What’s the difference? How do you choose? A good place to start is to write down what your dog is doing that you don’t like. Then decide if it is a physical thing that can be trained or a behavioural problem that you need help with. So, what is the difference between a dog trainer and a behaviourist? Is one better than the other and can they help my dog? What exactly do they do?
The differences are often misunderstood by the public, mainly because there are some crossovers where training and behaviour change happen together. However, some behavioural problems can be very difficult and require specialised professionals.
It’s important to note that right now, dog training and behaviourism is an unregulated industry. There are many fine organisations offering courses and qualifications but, ultimately, anyone can call themselves a dog trainer or behaviourist. Therefore, it’s important you do your research on anyone you are thinking about working with. Things to research are their education, qualifications, experience and methods used. Website and social media reviews are also helpful. A good trainer will offer you an initial phone consultation to determine if they are in a position to help you and your dog. If you have a severe behavioural problem a good trainer will refer you to someone more suitably qualified or experienced.

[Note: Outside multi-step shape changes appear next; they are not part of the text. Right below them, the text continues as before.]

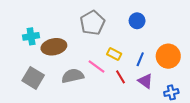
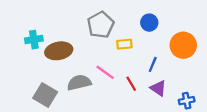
yellow rectangle: (114, 54) -> (124, 44), moved, turned -32
orange circle: (168, 56) -> (183, 45), moved
gray square: (33, 78) -> (45, 95), moved

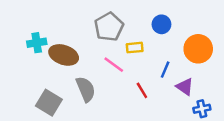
brown ellipse: (59, 51) -> (64, 55), turned 30
pink line: (105, 72) -> (114, 65), moved
gray semicircle: (79, 83) -> (86, 89), turned 80
purple triangle: (158, 88) -> (185, 87), moved

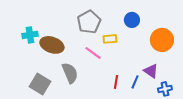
blue line: (165, 70) -> (135, 82), moved
red line: (142, 90) -> (116, 82), moved, turned 40

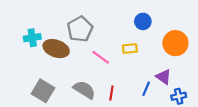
gray pentagon: (89, 22) -> (80, 29), moved
yellow rectangle: (110, 39) -> (130, 49), moved
gray semicircle: (70, 73) -> (84, 90), moved, turned -35
red line: (116, 82) -> (111, 93), moved

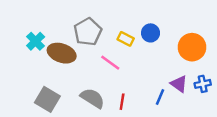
blue circle: (143, 21) -> (151, 33), moved
cyan cross: (32, 38) -> (36, 41), turned -35
yellow rectangle: (130, 49) -> (126, 39), moved, turned 32
blue cross: (179, 96) -> (203, 84), moved

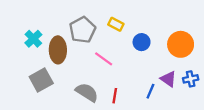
blue circle: (151, 33) -> (142, 42), moved
yellow rectangle: (126, 39) -> (116, 24), moved
brown ellipse: (62, 53) -> (58, 50), turned 70
gray square: (47, 99) -> (41, 80), moved, turned 30

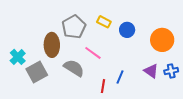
cyan cross: (33, 39) -> (18, 57), moved
blue circle: (142, 42) -> (127, 30), moved
blue line: (150, 91) -> (120, 77), moved
gray semicircle: (87, 92) -> (74, 68), moved

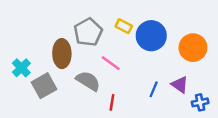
blue circle: (127, 30) -> (151, 36), size x1.6
blue cross: (171, 71) -> (200, 102), moved
blue line: (120, 77) -> (154, 89), moved
red line: (103, 86) -> (112, 102), moved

Dog Trainers train dogs to perform specific physical actions, movements or tasks.
These are known as ‘behaviours’ now and were called ‘commands’ back in the day. Command also used to be the word used to a dog perform certain tasks. These days we call them ‘verbal cues’ and we associate them with behaviours that we’ve taught your dog. This gives you a means of communicating with your dog so that they can use their behaviours in daily situations. Things like go to their bed while you make dinner, sit and stay while you answer the front door, settle at your feet while you enjoy a coffee outside a cafe. A dog trainer will also give you some control and management techniques so you are able to change things in your environment so you and your dog can live harmoniously and happily together. Your trainer will also explain to you how dogs learn and the most effective and efficient methods to teach your dog.
Dog trainers also work in specific dog sports or activities with dogs bred for their particular activity. These types of trainers often offer a board and train service where they take your dog and train them. Pet dog trainers, however, teach you how to teach your dog and offer you support on your journey.
Canine behaviourists or behaviour consultants come from a formal educational background and should be formally qualified in order to call themselves a behaviourist. It might help to think of a dog trainer like a sports coach and a behaviourist more like a kind of pert psychologist.
Behaviourists work on adjusting and changing existing behaviours in your dog like aggression to other dogs or people and anxiety. Examples are things like dogs who bark excessively at people who come into your house or dogs that are destructive when they are left alone for a period of time.
They can recognise and understand that your dog’s behaviour is abnormal. They will teach you how to understand and work with your dog to change the way they feel about certain things and as a result, how they act. A good behaviourist will be an expert in canine body language as well as normal and abnormal behaviours for various breeds.
They will also support you and advise you on how to best proceed with your dog. They will have training knowledge but are more focussed on how your dog feels rather than what is does.
A third category is that of the Vet Behaviourist. A qualified medical veterinarian with additional behaviour qualifications. They are able to prescribe medicine to help your dog whilst often working in conjunction with a behaviourist.
Before you engage the services of any canine professional it’s important to understand that any sudden changes in your dog’s behaviour may be caused by a physical issue. If your dog has a sudden change in behaviour take them immediately for a vet check. This will rule out any underlying pain and could be a treatable condition. Once medical issues have been ruled out, seek the help of a trainer or behaviourist.